Jake Wakefield, who graduated from high school in Fort Collins, Colorado, in 2003, recalls that April 20 was the date of his Senior Ditch Day. One reason for the chosen date was “a tongue-in-cheek thing,” he told me; April 20 is an unofficial cannabis holiday. But he remembered students talking about another reason: “If someone wanted to re-create Columbine, the seniors wouldn’t be there, so we’d be okay.”
This second reason was sort of a joke, as far as Wakefield remembered—but it was still on seniors’ minds on Ditch Day. For Wakefield and many others who attended high school in the years shortly after the Columbine High School shooting, on April 20, 1999, the tragedy became a cultural touchstone, imprinting itself on teens’ minds and coloring their high-school years with nervous jokes, new fears, and new routines.

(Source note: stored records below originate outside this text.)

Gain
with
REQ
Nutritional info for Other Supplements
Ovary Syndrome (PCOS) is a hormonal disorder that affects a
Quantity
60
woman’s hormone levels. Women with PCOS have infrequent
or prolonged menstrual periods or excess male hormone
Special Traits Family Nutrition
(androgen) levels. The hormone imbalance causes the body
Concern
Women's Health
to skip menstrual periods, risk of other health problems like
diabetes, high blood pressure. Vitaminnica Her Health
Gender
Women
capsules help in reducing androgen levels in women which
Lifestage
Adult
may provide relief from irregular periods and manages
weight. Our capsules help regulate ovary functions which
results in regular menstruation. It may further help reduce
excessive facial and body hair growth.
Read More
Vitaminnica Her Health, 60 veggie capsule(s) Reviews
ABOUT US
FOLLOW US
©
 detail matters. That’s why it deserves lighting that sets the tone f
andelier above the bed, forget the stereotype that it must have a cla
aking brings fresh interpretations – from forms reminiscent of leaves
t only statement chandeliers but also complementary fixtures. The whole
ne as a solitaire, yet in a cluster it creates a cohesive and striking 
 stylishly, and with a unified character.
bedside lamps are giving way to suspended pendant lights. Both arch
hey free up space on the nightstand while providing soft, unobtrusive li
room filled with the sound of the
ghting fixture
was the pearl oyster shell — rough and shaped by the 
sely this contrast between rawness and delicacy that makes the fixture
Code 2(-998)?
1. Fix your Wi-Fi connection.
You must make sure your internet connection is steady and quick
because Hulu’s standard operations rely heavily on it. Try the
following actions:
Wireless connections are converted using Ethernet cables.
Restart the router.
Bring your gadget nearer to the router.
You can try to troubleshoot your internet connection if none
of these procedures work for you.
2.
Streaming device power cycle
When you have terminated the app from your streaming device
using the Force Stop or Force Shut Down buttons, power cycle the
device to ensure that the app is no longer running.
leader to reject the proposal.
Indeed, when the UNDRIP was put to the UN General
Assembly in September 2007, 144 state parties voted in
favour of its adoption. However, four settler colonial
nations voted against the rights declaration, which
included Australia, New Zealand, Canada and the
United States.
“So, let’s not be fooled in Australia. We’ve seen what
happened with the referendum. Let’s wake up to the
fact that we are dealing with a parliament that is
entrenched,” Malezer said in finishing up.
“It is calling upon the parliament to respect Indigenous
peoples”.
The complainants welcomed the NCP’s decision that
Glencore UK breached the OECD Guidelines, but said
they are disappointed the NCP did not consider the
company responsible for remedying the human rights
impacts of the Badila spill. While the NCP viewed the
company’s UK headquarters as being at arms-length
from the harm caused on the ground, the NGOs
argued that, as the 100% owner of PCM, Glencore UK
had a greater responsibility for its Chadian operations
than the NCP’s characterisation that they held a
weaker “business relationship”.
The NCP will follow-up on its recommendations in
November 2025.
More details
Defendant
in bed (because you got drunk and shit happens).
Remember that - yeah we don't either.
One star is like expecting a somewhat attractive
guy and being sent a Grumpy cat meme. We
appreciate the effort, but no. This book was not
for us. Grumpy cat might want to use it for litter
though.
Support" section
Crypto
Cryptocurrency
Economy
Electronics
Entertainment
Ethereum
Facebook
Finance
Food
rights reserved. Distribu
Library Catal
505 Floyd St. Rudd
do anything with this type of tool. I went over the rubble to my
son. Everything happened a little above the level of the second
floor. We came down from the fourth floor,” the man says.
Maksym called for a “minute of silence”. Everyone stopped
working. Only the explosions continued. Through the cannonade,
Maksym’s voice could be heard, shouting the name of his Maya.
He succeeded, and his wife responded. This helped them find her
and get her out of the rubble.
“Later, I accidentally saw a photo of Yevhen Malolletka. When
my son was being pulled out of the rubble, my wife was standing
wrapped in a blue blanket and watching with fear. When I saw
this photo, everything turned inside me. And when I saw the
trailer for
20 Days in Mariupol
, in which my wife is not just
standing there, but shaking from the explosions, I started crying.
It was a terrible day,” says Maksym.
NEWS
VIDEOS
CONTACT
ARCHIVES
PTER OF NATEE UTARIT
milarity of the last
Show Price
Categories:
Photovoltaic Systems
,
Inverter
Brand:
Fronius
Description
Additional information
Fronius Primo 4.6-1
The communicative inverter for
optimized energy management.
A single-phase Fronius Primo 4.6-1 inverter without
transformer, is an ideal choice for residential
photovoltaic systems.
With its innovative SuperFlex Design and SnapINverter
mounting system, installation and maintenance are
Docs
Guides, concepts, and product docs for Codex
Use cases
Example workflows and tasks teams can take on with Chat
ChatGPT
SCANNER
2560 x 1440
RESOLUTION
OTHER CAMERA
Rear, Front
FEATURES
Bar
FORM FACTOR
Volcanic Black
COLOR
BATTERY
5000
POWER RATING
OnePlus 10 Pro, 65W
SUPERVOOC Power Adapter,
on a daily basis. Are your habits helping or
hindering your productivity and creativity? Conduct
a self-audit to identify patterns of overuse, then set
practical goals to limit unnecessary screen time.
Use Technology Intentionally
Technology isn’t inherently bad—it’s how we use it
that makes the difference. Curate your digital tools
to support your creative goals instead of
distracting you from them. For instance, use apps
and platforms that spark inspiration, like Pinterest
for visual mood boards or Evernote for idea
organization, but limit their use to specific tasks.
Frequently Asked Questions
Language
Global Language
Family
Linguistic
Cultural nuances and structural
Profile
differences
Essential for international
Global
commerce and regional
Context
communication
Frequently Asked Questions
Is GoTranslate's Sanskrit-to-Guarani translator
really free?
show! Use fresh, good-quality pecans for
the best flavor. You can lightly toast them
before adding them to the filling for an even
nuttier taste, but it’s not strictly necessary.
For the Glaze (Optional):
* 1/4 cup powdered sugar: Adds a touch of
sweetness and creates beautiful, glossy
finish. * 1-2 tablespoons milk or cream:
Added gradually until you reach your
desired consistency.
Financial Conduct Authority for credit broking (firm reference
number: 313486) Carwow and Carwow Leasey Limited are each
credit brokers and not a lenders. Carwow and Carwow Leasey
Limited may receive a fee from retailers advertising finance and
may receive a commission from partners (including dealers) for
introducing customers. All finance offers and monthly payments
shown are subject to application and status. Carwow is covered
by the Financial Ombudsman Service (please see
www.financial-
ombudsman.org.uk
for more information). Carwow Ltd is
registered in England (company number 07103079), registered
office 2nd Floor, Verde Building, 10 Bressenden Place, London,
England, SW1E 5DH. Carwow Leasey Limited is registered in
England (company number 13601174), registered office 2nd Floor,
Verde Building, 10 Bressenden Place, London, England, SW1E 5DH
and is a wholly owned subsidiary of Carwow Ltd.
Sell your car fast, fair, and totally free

When I spoke with people who were in high school around the time of the Columbine shooting about how the school experience changed, one of the first things that came to mind for them was the introduction of school-shooter drills. Wakefield, who was in eighth grade at Lucile Erwin Middle School, in Loveland, Colorado, when the shooting occurred, underwent his first drills that same spring, which he remembered felt somewhat “rushed,” albeit “well intentioned.” He recalled a drill in the school gym where “they had us line up as far away from the door as we could, and all in a line against the wall.” He said he looked up at the small windows of the gym and thought, There’s just enough room to fit a gun through, and we’re all perfectly lined up. I wonder if they’re going to rethink this plan eventually. Wakefield went to a different middle school for ninth grade and then moved up to high school, where he said the drills were “more ironed out.” (The school districts mentioned in this story either did not have records of specific school policies or did not return requests for comment, so policies are described as the students remember them.)